■ **Exercise requirements**: What lines of the data below hold the string "reviews"? Copy each one out.
[Extracted entries — start]
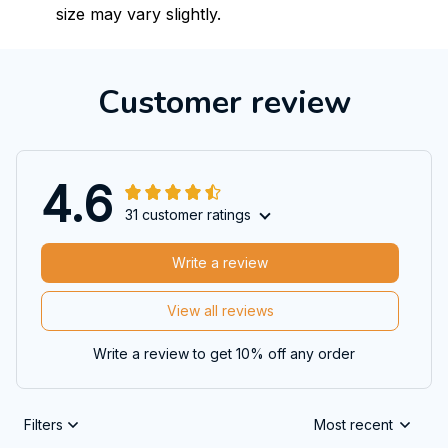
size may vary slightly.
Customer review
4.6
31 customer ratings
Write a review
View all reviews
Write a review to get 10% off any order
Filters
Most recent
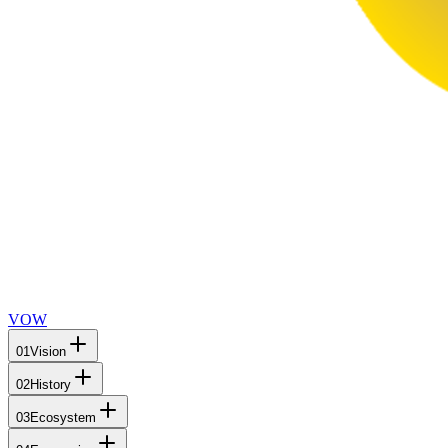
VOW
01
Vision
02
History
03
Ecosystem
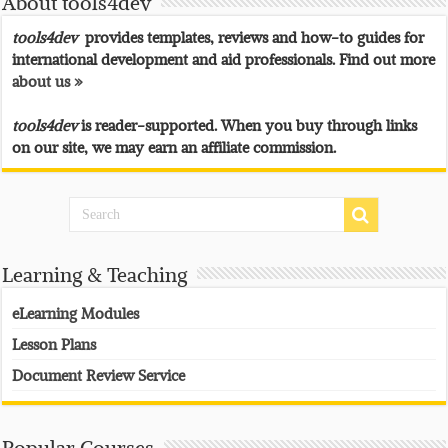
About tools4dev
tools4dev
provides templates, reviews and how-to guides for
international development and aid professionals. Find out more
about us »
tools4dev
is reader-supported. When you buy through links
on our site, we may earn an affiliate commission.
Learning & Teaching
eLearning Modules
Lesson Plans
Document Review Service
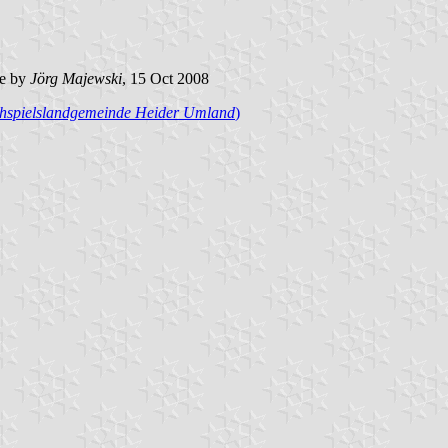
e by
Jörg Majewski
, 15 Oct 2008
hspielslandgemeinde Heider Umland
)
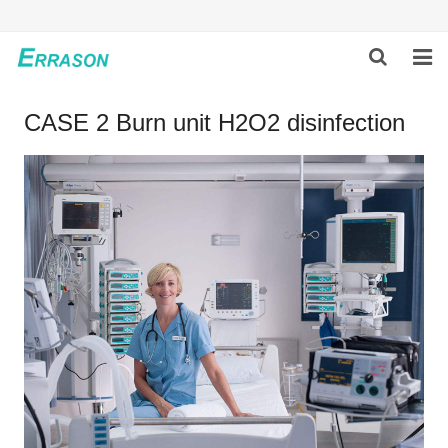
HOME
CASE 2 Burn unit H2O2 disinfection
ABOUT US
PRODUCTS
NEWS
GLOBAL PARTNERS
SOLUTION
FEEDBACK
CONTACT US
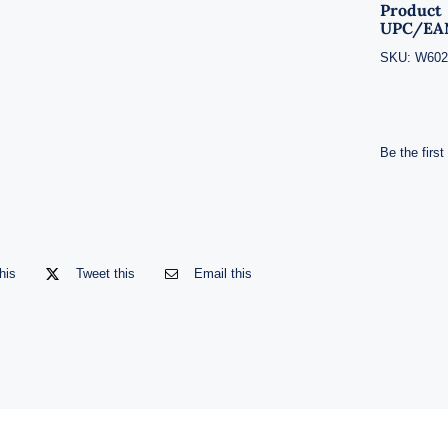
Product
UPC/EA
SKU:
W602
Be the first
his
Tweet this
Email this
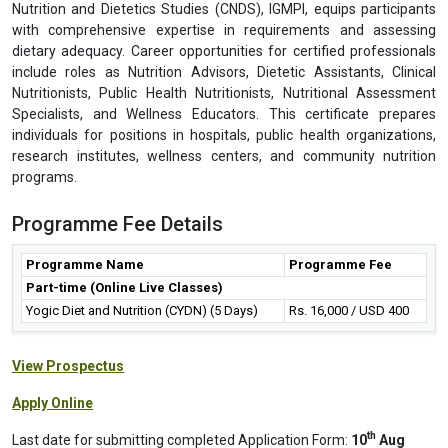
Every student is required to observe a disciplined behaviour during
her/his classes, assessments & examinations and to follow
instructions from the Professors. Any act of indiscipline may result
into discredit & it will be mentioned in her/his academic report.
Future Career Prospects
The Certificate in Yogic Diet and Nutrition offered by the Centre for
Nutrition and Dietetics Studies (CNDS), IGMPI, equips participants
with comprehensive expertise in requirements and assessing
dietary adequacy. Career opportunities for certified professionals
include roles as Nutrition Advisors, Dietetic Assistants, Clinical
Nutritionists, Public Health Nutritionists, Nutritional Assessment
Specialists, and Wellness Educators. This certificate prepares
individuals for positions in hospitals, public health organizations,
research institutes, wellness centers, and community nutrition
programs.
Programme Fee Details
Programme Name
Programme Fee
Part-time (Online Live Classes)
[Extracted entries — finish]
[Extracted entries — start]
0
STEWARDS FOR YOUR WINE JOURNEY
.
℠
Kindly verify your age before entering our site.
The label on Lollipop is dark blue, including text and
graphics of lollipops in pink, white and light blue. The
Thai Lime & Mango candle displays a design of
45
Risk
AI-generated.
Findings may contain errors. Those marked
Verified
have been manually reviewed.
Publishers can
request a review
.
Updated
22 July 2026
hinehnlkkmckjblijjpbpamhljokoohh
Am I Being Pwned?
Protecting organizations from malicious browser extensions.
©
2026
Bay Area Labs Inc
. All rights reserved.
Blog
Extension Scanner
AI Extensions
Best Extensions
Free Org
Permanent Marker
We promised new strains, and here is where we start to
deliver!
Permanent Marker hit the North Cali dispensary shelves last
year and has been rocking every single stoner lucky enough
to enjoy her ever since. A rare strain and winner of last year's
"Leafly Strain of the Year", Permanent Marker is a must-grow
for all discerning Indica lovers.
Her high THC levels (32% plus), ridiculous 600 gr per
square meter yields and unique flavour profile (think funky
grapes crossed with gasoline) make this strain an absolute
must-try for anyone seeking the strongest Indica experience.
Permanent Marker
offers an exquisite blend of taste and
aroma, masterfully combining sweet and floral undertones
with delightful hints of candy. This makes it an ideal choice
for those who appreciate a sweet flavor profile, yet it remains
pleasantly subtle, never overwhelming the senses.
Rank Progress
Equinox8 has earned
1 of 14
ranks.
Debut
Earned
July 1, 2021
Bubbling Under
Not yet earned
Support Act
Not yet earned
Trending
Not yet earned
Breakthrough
[Extracted entries — finish]
■ **Exercise response**:
View all reviews
provides templates, reviews and how-to guides for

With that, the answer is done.